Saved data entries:
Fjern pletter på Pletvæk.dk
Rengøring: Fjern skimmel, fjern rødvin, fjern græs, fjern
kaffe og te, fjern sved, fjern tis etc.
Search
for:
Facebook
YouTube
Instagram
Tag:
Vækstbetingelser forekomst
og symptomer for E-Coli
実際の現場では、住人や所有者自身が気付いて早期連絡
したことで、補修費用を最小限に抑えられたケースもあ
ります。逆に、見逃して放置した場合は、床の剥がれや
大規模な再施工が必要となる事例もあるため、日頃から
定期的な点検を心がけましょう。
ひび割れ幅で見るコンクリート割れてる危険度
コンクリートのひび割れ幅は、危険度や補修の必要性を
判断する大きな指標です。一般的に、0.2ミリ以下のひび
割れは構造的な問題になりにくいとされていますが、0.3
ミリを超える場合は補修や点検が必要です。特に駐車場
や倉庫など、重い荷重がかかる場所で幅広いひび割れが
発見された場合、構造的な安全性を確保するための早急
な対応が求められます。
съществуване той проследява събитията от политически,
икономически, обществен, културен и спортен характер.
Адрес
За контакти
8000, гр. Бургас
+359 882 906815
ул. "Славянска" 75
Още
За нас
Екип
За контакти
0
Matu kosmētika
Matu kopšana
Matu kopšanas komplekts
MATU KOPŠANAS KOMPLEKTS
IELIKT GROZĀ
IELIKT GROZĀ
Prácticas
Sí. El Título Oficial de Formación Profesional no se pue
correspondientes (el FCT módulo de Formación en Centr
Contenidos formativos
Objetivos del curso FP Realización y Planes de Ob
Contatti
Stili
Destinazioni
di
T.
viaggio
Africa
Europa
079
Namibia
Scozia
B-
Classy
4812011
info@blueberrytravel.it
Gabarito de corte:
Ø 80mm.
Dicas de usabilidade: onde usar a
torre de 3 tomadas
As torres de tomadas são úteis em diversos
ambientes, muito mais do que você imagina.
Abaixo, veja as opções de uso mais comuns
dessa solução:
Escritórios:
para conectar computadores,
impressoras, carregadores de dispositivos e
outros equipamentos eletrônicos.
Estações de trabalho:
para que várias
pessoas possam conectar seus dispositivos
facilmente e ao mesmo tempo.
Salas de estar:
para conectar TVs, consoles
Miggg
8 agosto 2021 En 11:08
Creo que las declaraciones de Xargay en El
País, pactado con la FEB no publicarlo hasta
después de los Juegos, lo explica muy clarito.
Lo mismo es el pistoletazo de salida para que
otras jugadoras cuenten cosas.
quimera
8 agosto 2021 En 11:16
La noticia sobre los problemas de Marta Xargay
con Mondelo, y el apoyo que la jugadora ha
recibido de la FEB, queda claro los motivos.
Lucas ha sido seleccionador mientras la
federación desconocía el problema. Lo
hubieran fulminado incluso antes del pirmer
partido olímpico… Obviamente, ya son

# [WHAT NEEDS TO BE DONE]
Your answer should hold the line with "hubieran fulminado incluso antes del pirmer" and each line after it to the end of the data, retyped exactly. Include no other lines.

# [OUTPUT FOR THIS EXERCISE]
hubieran fulminado incluso antes del pirmer
partido olímpico… Obviamente, ya son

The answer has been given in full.